Filter the entries below, keeping every line that has the word "CFakeAppView".

##### Records provided #####

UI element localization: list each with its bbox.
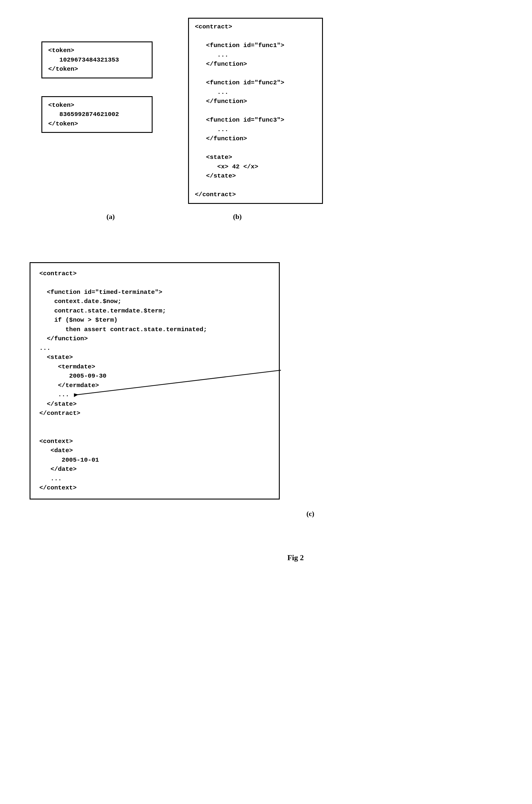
cb-l16: <x> 42 </x> — [195, 163, 258, 170]
cb-l17: </state> — [195, 172, 236, 179]
labels-row-ab: (a) (b) — [107, 213, 502, 221]
contract-box-b: <contract> <function id="func1"> ... </f… — [188, 18, 323, 204]
token1-open: <token> — [48, 47, 74, 54]
figure-label: Fig 2 — [89, 553, 502, 562]
cc-l15: </state> — [39, 401, 77, 407]
cc-l1: <contract> — [39, 270, 77, 277]
cc-l13: </termdate> — [39, 382, 99, 389]
cc-l5: contract.state.termdate.$term; — [39, 308, 166, 314]
label-b: (b) — [233, 213, 242, 221]
cc-l4: context.date.$now; — [39, 298, 121, 305]
cb-l8: ... — [195, 89, 228, 96]
cc-l12: 2005-09-30 — [39, 372, 107, 379]
cb-l4: ... — [195, 52, 228, 58]
token-box-2: <token> 8365992874621002 </token> — [41, 96, 153, 133]
cc-l16: </contract> — [39, 410, 80, 417]
cc-l21: 2005-10-01 — [39, 457, 99, 463]
cb-l9: </function> — [195, 98, 247, 105]
cb-l19: </contract> — [195, 191, 236, 198]
token2-close: </token> — [48, 121, 78, 127]
cb-l13: </function> — [195, 135, 247, 142]
label-c: (c) — [118, 510, 502, 518]
cb-l12: ... — [195, 126, 228, 133]
contract-box-c: <contract> <function id="timed-terminate… — [30, 262, 280, 499]
cc-l6: if ($now > $term) — [39, 317, 118, 324]
token2-open: <token> — [48, 102, 74, 109]
cc-l20: <date> — [39, 447, 73, 454]
cc-l19: <context> — [39, 438, 73, 445]
cc-l10: <state> — [39, 354, 73, 361]
cb-l1: <contract> — [195, 23, 232, 30]
cb-l15: <state> — [195, 154, 232, 161]
label-a: (a) — [107, 213, 115, 221]
token2-value: 8365992874621002 — [48, 111, 119, 118]
cb-l3: <function id="func1"> — [195, 42, 284, 49]
cc-l8: </function> — [39, 335, 88, 342]
cc-l23: ... — [39, 475, 62, 482]
top-row: <token> 1029673484321353 </token> <token… — [41, 18, 502, 204]
cc-l24: </context> — [39, 485, 77, 491]
cc-l14: ... — [39, 391, 69, 398]
token-box-1: <token> 1029673484321353 </token> — [41, 41, 153, 78]
cb-l5: </function> — [195, 61, 247, 68]
cc-l3: <function id="timed-terminate"> — [39, 289, 163, 296]
cc-l11: <termdate> — [39, 363, 95, 370]
tokens-column: <token> 1029673484321353 </token> <token… — [41, 41, 153, 133]
cc-l22: </date> — [39, 466, 77, 473]
token1-close: </token> — [48, 66, 78, 73]
token1-value: 1029673484321353 — [48, 56, 119, 63]
cb-l11: <function id="func3"> — [195, 116, 284, 123]
section-c: <contract> <function id="timed-terminate… — [30, 262, 502, 499]
cc-l9: ... — [39, 345, 51, 351]
cb-l7: <function id="func2"> — [195, 79, 284, 86]
cc-l7: then assert contract.state.terminated; — [39, 326, 207, 333]
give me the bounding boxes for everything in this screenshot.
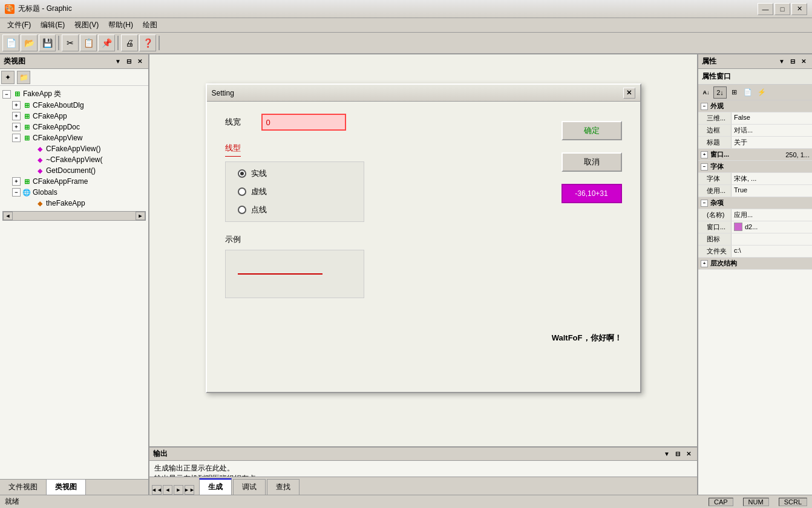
appview-expand[interactable]: − — [12, 134, 21, 142]
tab-debug[interactable]: 调试 — [233, 479, 266, 495]
radio-dotted[interactable]: 点线 — [238, 204, 352, 215]
tree-btn-magic[interactable]: ✦ — [1, 71, 15, 84]
prop-winid-value[interactable]: d2... — [732, 221, 812, 232]
output-close-icon[interactable]: ✕ — [684, 449, 693, 459]
scroll-left-btn[interactable]: ◄ — [3, 212, 13, 220]
right-panel-icons: ▼ ⊟ ✕ — [777, 57, 808, 67]
nav-prev[interactable]: ◄ — [163, 485, 172, 495]
toolbar-cut[interactable]: ✂ — [62, 34, 79, 51]
status-right: CAP NUM SCRL — [709, 498, 807, 506]
panel-pin-icon[interactable]: ▼ — [113, 57, 123, 67]
aboutdlg-expand[interactable]: + — [12, 101, 21, 109]
right-pin-icon[interactable]: ▼ — [777, 57, 787, 67]
menu-edit[interactable]: 编辑(E) — [36, 19, 70, 31]
output-content: 生成输出正显示在此处。 输出显示在机到明医班组织有点。 — [149, 461, 697, 477]
prop-winid: 窗口... d2... — [698, 221, 812, 233]
font-expand[interactable]: − — [701, 163, 708, 171]
menu-help[interactable]: 帮助(H) — [103, 19, 138, 31]
tab-file-view[interactable]: 文件视图 — [0, 480, 47, 495]
minimize-button[interactable]: — — [758, 3, 773, 15]
tree-root[interactable]: − ⊞ FakeApp 类 — [2, 88, 146, 100]
prop-name-value[interactable]: 应用... — [732, 209, 812, 221]
nav-next[interactable]: ► — [174, 485, 183, 495]
toolbar-open[interactable]: 📂 — [21, 34, 38, 51]
close-button[interactable]: ✕ — [791, 3, 807, 15]
menu-view[interactable]: 视图(V) — [70, 19, 103, 31]
nav-last[interactable]: ►► — [185, 485, 194, 495]
radio-solid[interactable]: 实线 — [238, 168, 352, 179]
prop-fontname-value[interactable]: 宋体, ... — [732, 173, 812, 184]
scroll-right-btn[interactable]: ► — [136, 212, 145, 220]
globals-expand[interactable]: − — [12, 188, 21, 197]
nav-first[interactable]: ◄◄ — [152, 485, 162, 495]
tree-node-appframe[interactable]: + ⊞ CFakeAppFrame — [2, 176, 146, 187]
tab-class-view[interactable]: 类视图 — [47, 480, 86, 495]
tree-node-aboutdlg[interactable]: + ⊞ CFakeAboutDlg — [2, 100, 146, 111]
prop-icon-value[interactable] — [732, 233, 812, 236]
fakeapp-expand[interactable]: + — [12, 112, 21, 120]
prop-tool-pages[interactable]: 📄 — [741, 86, 755, 99]
left-panel-header: 类视图 ▼ ⊟ ✕ — [0, 54, 148, 69]
line-width-input[interactable] — [261, 114, 346, 131]
appview-ctor-label: CFakeAppView() — [46, 145, 100, 153]
prop-tool-abc[interactable]: A↓ — [699, 86, 713, 99]
tree-node-thefakeapp[interactable]: ◆ theFakeApp — [2, 198, 146, 209]
toolbar-print[interactable]: 🖨 — [121, 34, 138, 51]
tree-node-appview-ctor[interactable]: ◆ CFakeAppView() — [2, 143, 146, 154]
tree-node-appdoc[interactable]: + ⊞ CFakeAppDoc — [2, 122, 146, 132]
toolbar-sep3 — [159, 36, 160, 50]
right-dock-icon[interactable]: ⊟ — [788, 57, 797, 67]
cancel-button[interactable]: 取消 — [562, 152, 622, 172]
toolbar-help[interactable]: ❓ — [139, 34, 156, 51]
output-dock-icon[interactable]: ⊟ — [673, 449, 683, 459]
tree-node-appview[interactable]: − ⊞ CFakeAppView — [2, 132, 146, 143]
panel-dock-icon[interactable]: ⊟ — [124, 57, 134, 67]
radio-dotted-input[interactable] — [238, 206, 246, 214]
toolbar-paste[interactable]: 📌 — [98, 34, 115, 51]
cat-font: − 字体 — [698, 161, 812, 173]
menu-draw[interactable]: 绘图 — [138, 19, 162, 31]
tree-btn-folder[interactable]: 📁 — [17, 71, 30, 84]
ok-button[interactable]: 确定 — [562, 121, 622, 140]
appframe-expand[interactable]: + — [12, 177, 21, 186]
tree-node-appview-dtor[interactable]: ◆ ~CFakeAppView( — [2, 154, 146, 165]
appearance-expand[interactable]: − — [701, 103, 708, 110]
prop-folder-value[interactable]: c:\ — [732, 246, 812, 255]
prop-border-value[interactable]: 对话... — [732, 125, 812, 136]
prop-fontuse-value[interactable]: True — [732, 185, 812, 195]
toolbar-save[interactable]: 💾 — [39, 34, 56, 51]
appdoc-expand[interactable]: + — [12, 123, 21, 131]
radio-dashed-input[interactable] — [238, 187, 246, 196]
tree-node-fakeapp[interactable]: + ⊞ CFakeApp — [2, 111, 146, 122]
menu-file[interactable]: 文件(F) — [2, 19, 36, 31]
tree-node-globals[interactable]: − 🌐 Globals — [2, 187, 146, 198]
prop-title-value[interactable]: 关于 — [732, 137, 812, 148]
dialog-right-buttons: 确定 取消 -36,10+31 — [562, 121, 622, 203]
appdoc-icon: ⊞ — [22, 122, 31, 132]
radio-solid-input[interactable] — [238, 169, 246, 178]
aboutdlg-label: CFakeAboutDlg — [33, 101, 84, 109]
prop-tool-grid[interactable]: ⊞ — [727, 86, 741, 99]
root-expand[interactable]: − — [2, 90, 11, 99]
tree-node-getdoc[interactable]: ◆ GetDocument() — [2, 165, 146, 176]
line-width-label: 线宽 — [225, 117, 261, 128]
radio-dashed[interactable]: 虚线 — [238, 186, 352, 197]
winpos-expand[interactable]: + — [701, 151, 708, 158]
tab-build[interactable]: 生成 — [199, 478, 232, 495]
prop-tool-lightning[interactable]: ⚡ — [755, 86, 768, 99]
panel-close-icon[interactable]: ✕ — [135, 57, 145, 67]
maximize-button[interactable]: □ — [774, 3, 790, 15]
tab-find[interactable]: 查找 — [267, 479, 300, 495]
center-main: Setting ✕ 线宽 线型 — [149, 54, 697, 446]
prop-tool-sort[interactable]: 2↓ — [713, 86, 727, 99]
h-scrollbar[interactable]: ◄ ► — [2, 211, 146, 221]
toolbar-copy[interactable]: 📋 — [80, 34, 97, 51]
toolbar-new[interactable]: 📄 — [2, 34, 19, 51]
purple-button[interactable]: -36,10+31 — [562, 184, 622, 203]
output-pin-icon[interactable]: ▼ — [662, 449, 672, 459]
right-close-icon[interactable]: ✕ — [799, 57, 808, 67]
misc-expand[interactable]: − — [701, 200, 708, 207]
dialog-close-button[interactable]: ✕ — [623, 88, 635, 99]
prop-3d-value[interactable]: False — [732, 112, 812, 122]
hierarchy-expand[interactable]: + — [701, 260, 708, 267]
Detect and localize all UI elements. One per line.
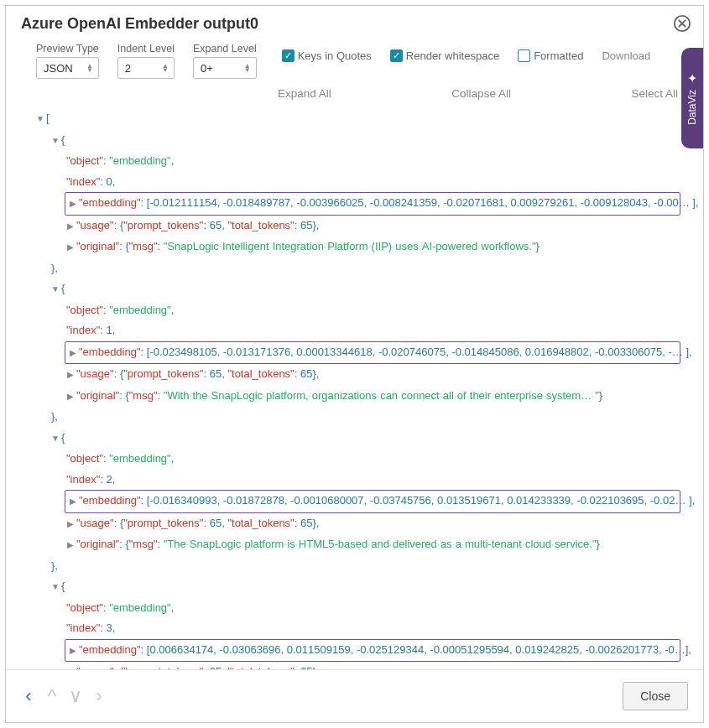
page-first-icon[interactable]: ‹ — [21, 689, 36, 704]
page-up-icon[interactable]: ^ — [44, 689, 60, 704]
titlebar: Azure OpenAI Embedder output0 — [6, 6, 703, 38]
toggle-icon[interactable] — [51, 279, 60, 300]
toolbar-row-2: Expand All Collapse All Select All — [6, 81, 703, 108]
indent-level-label: Indent Level — [117, 43, 175, 55]
checkbox-on-icon: ✓ — [390, 49, 403, 62]
spinner-icon: ▲▼ — [86, 64, 93, 72]
toggle-icon[interactable] — [66, 237, 75, 258]
download-link[interactable]: Download — [602, 49, 650, 62]
keys-in-quotes-checkbox[interactable]: ✓ Keys in Quotes — [282, 49, 372, 62]
toggle-icon[interactable] — [69, 194, 77, 215]
close-button[interactable]: Close — [623, 682, 688, 710]
toolbar-row-1: Preview Type JSON ▲▼ Indent Level 2 ▲▼ E… — [6, 38, 703, 81]
sparkle-icon: ✦ — [686, 71, 699, 85]
toggle-icon[interactable] — [66, 387, 75, 408]
spinner-icon: ▲▼ — [244, 64, 251, 72]
page-next-icon[interactable]: › — [91, 689, 107, 704]
expand-all-link[interactable]: Expand All — [278, 87, 331, 100]
footer: ‹ ^ ∨ › Close — [6, 669, 703, 722]
checkbox-off-icon — [518, 49, 530, 62]
side-tab-dataviz[interactable]: DataViz ✦ — [681, 48, 703, 148]
toggle-icon[interactable] — [66, 365, 75, 386]
embedding-row[interactable]: "embedding": [-0.016340993, -0.01872878,… — [65, 490, 680, 513]
preview-type-label: Preview Type — [36, 43, 99, 55]
toggle-icon[interactable] — [36, 109, 44, 130]
toggle-icon[interactable] — [69, 641, 77, 662]
embedding-row[interactable]: "embedding": [-0.023498105, -0.013171376… — [65, 341, 680, 365]
collapse-all-link[interactable]: Collapse All — [451, 87, 511, 100]
toggle-icon[interactable] — [66, 216, 75, 237]
toggle-icon[interactable] — [69, 343, 77, 364]
close-icon[interactable] — [673, 14, 691, 33]
dialog: Azure OpenAI Embedder output0 DataViz ✦ … — [5, 5, 704, 723]
indent-level-select[interactable]: 2 ▲▼ — [117, 57, 175, 79]
json-viewer[interactable]: [{"object": "embedding","index": 0,"embe… — [6, 108, 703, 669]
toggle-icon[interactable] — [66, 514, 75, 535]
spinner-icon: ▲▼ — [162, 64, 169, 72]
side-tab-label: DataViz — [686, 90, 698, 125]
embedding-row[interactable]: "embedding": [-0.012111154, -0.018489787… — [65, 192, 680, 216]
toggle-icon[interactable] — [51, 131, 60, 152]
toggle-icon[interactable] — [69, 491, 77, 512]
toggle-icon[interactable] — [66, 663, 75, 669]
expand-level-label: Expand Level — [193, 43, 257, 55]
toggle-icon[interactable] — [66, 535, 75, 556]
page-down-icon[interactable]: ∨ — [68, 689, 83, 704]
select-all-link[interactable]: Select All — [631, 87, 678, 100]
pager: ‹ ^ ∨ › — [21, 689, 107, 704]
toggle-icon[interactable] — [51, 577, 60, 598]
toggle-icon[interactable] — [51, 429, 60, 450]
dialog-title: Azure OpenAI Embedder output0 — [21, 15, 673, 33]
embedding-row[interactable]: "embedding": [0.006634174, -0.03063696, … — [65, 639, 680, 663]
formatted-checkbox[interactable]: Formatted — [518, 49, 583, 62]
checkbox-on-icon: ✓ — [282, 49, 295, 62]
render-whitespace-checkbox[interactable]: ✓ Render whitespace — [390, 49, 499, 62]
expand-level-select[interactable]: 0+ ▲▼ — [193, 57, 257, 79]
preview-type-select[interactable]: JSON ▲▼ — [36, 57, 99, 79]
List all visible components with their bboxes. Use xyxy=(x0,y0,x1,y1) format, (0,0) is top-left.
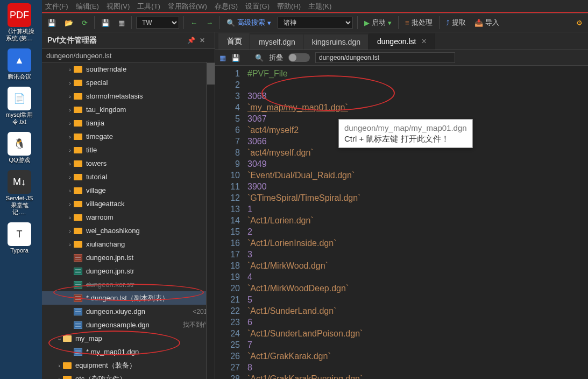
refresh-icon[interactable]: ⟳ xyxy=(80,18,90,28)
desktop-shortcut[interactable]: M↓Servlet-JS 果堂笔记.… xyxy=(4,170,35,216)
code-area[interactable]: 1234567891011121314151617181920212223242… xyxy=(215,66,588,379)
editor-path-input[interactable] xyxy=(315,52,455,63)
editor-tab[interactable]: 首页 xyxy=(218,33,250,50)
fold-label[interactable]: 折叠 xyxy=(269,53,283,62)
tree-folder[interactable]: ›timegate xyxy=(42,130,215,143)
menu-item[interactable]: 常用路径(W) xyxy=(168,2,207,11)
menu-item[interactable]: 文件(F) xyxy=(45,2,68,11)
font-select[interactable]: TW xyxy=(136,17,179,29)
menu-item[interactable]: 帮助(H) xyxy=(277,2,301,11)
toolbar-divider xyxy=(131,16,132,29)
editor-pane: 首页myself.dgnkingsruins.dgndungeon.lst× ▦… xyxy=(215,32,588,379)
open-icon[interactable]: 📂 xyxy=(62,18,75,28)
menu-item[interactable]: 主题(K) xyxy=(308,2,331,11)
tree-folder[interactable]: ›equipment（装备） xyxy=(42,359,215,372)
search-scope-select[interactable]: 诸神 xyxy=(278,17,353,29)
sidebar-title-text: Pvf文件管理器 xyxy=(47,36,97,45)
tree-folder[interactable]: ›special xyxy=(42,76,215,89)
tree-folder[interactable]: ›wei_chaoshikong xyxy=(42,224,215,237)
tree-folder[interactable]: ›title xyxy=(42,143,215,157)
menu-item[interactable]: 存息(S) xyxy=(215,2,238,11)
toolbar: 💾 📂 ⟳ 💾 ▦ TW ← → 🔍 高级搜索 ▾ 诸神 ▶ 启动 ▾ ≡ 批处… xyxy=(42,13,588,32)
editor-toolbar: ▦ 💾 🔍 折叠 xyxy=(215,50,588,66)
tree-file[interactable]: dungeon.xiuye.dgn<2017> xyxy=(42,305,215,318)
desktop-shortcut[interactable]: 🐧QQ游戏 xyxy=(4,132,35,164)
tree-file[interactable]: * my_map01.dgn xyxy=(42,345,215,359)
save-icon[interactable]: 💾 xyxy=(45,18,58,28)
tree-folder[interactable]: ›etc（杂项文件） xyxy=(42,372,215,379)
batch-button[interactable]: ≡ 批处理 xyxy=(403,17,435,29)
tree-wrap: ›southerndale›special›stormofmetastasis›… xyxy=(42,62,215,379)
tree-folder[interactable]: ›warroom xyxy=(42,210,215,224)
extract-button[interactable]: ⤴ 提取 xyxy=(444,17,468,29)
tree-file[interactable]: dungeon.jpn.str xyxy=(42,264,215,278)
doc-icon[interactable]: ▦ xyxy=(116,18,127,28)
tree-folder[interactable]: ›xiulianchang xyxy=(42,237,215,251)
tree-file[interactable]: * dungeon.lst（副本列表） xyxy=(42,291,215,305)
search-icon[interactable]: 🔍 xyxy=(255,54,264,62)
sidebar-controls[interactable]: 📌✕ xyxy=(187,37,209,44)
desktop-shortcut[interactable]: ▲腾讯会议 xyxy=(4,48,35,80)
menu-item[interactable]: 工具(T) xyxy=(137,2,160,11)
import-button[interactable]: 📥 导入 xyxy=(472,17,501,29)
sidebar-path[interactable]: dungeon/dungeon.lst xyxy=(42,48,215,62)
editor-tabs: 首页myself.dgnkingsruins.dgndungeon.lst× xyxy=(215,32,588,50)
tree-folder[interactable]: ›village xyxy=(42,184,215,197)
toolbar-divider xyxy=(94,16,95,29)
fold-toggle[interactable] xyxy=(288,53,310,62)
tree-folder[interactable]: ⌄my_map xyxy=(42,332,215,345)
gutter: 1234567891011121314151617181920212223242… xyxy=(215,66,247,379)
tree-folder[interactable]: ›southerndale xyxy=(42,62,215,76)
tree-folder[interactable]: ›tau_kingdom xyxy=(42,103,215,116)
sidebar-title: Pvf文件管理器 📌✕ xyxy=(42,32,215,48)
tree-folder[interactable]: ›stormofmetastasis xyxy=(42,89,215,103)
editor-window: 文件(F)编辑(E)视图(V)工具(T)常用路径(W)存息(S)设置(G)帮助(… xyxy=(42,0,588,379)
search-button[interactable]: 🔍 高级搜索 ▾ xyxy=(224,17,273,29)
save-all-icon[interactable]: 💾 xyxy=(99,18,112,28)
toolbar-divider xyxy=(398,16,399,29)
editor-tab[interactable]: myself.dgn xyxy=(250,34,303,50)
tree-scrollbar[interactable] xyxy=(206,62,215,379)
menu-item[interactable]: 视图(V) xyxy=(107,2,130,11)
sidebar: Pvf文件管理器 📌✕ dungeon/dungeon.lst ›souther… xyxy=(42,32,215,379)
run-button[interactable]: ▶ 启动 ▾ xyxy=(362,17,394,29)
source[interactable]: #PVF_File3068`my_map/my_map01.dgn`3067`a… xyxy=(247,66,588,379)
tab-close-icon[interactable]: × xyxy=(421,37,426,46)
back-icon[interactable]: ← xyxy=(188,18,200,28)
tree-folder[interactable]: ›villageattack xyxy=(42,197,215,210)
menu-bar: 文件(F)编辑(E)视图(V)工具(T)常用路径(W)存息(S)设置(G)帮助(… xyxy=(42,0,588,13)
save-doc-icon[interactable]: 💾 xyxy=(231,54,240,62)
file-tree: ›southerndale›special›stormofmetastasis›… xyxy=(42,62,215,379)
tree-file[interactable]: dungeon.kor.str xyxy=(42,278,215,291)
tree-folder[interactable]: ›towers xyxy=(42,157,215,170)
toolbar-divider xyxy=(357,16,358,29)
hover-tooltip: dungeon/my_map/my_map01.dgn Ctrl + 鼠标左键 … xyxy=(338,119,473,148)
toolbar-divider xyxy=(439,16,440,29)
menu-item[interactable]: 编辑(E) xyxy=(76,2,99,11)
desktop-shortcut[interactable]: TTypora xyxy=(4,222,35,254)
scrollbar-thumb[interactable] xyxy=(207,63,215,85)
layout-icon[interactable]: ▦ xyxy=(219,54,226,62)
toolbar-divider xyxy=(219,16,220,29)
body: Pvf文件管理器 📌✕ dungeon/dungeon.lst ›souther… xyxy=(42,32,588,379)
tree-folder[interactable]: ›tianjia xyxy=(42,116,215,130)
editor-tab[interactable]: dungeon.lst× xyxy=(369,33,435,50)
tree-folder[interactable]: ›tutorial xyxy=(42,170,215,184)
menu-item[interactable]: 设置(G) xyxy=(245,2,270,11)
forward-icon[interactable]: → xyxy=(204,18,215,28)
settings-icon[interactable]: ⚙ xyxy=(574,18,585,28)
desktop-shortcut[interactable]: 📄mysql常用 令.txt xyxy=(4,87,35,125)
desktop-shortcut[interactable]: PDF《计算机操 系统 (第… xyxy=(4,3,35,42)
editor-tab[interactable]: kingsruins.dgn xyxy=(303,34,369,50)
tree-file[interactable]: dungeon.jpn.lst xyxy=(42,251,215,264)
toolbar-divider xyxy=(183,16,184,29)
desktop: PDF《计算机操 系统 (第…▲腾讯会议📄mysql常用 令.txt🐧QQ游戏M… xyxy=(0,0,39,379)
tree-file[interactable]: dungeonsample.dgn找不到代?r xyxy=(42,318,215,332)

#####

#### Answer for this exercise
appview-ctor-label: CFakeAppView() — [46, 145, 100, 153]
tree-node-appview-ctor[interactable]: ◆ CFakeAppView() — [2, 143, 146, 154]
tree-node-appview[interactable]: − ⊞ CFakeAppView — [2, 132, 146, 143]
tree-node-appview-dtor[interactable]: ◆ ~CFakeAppView( — [2, 154, 146, 165]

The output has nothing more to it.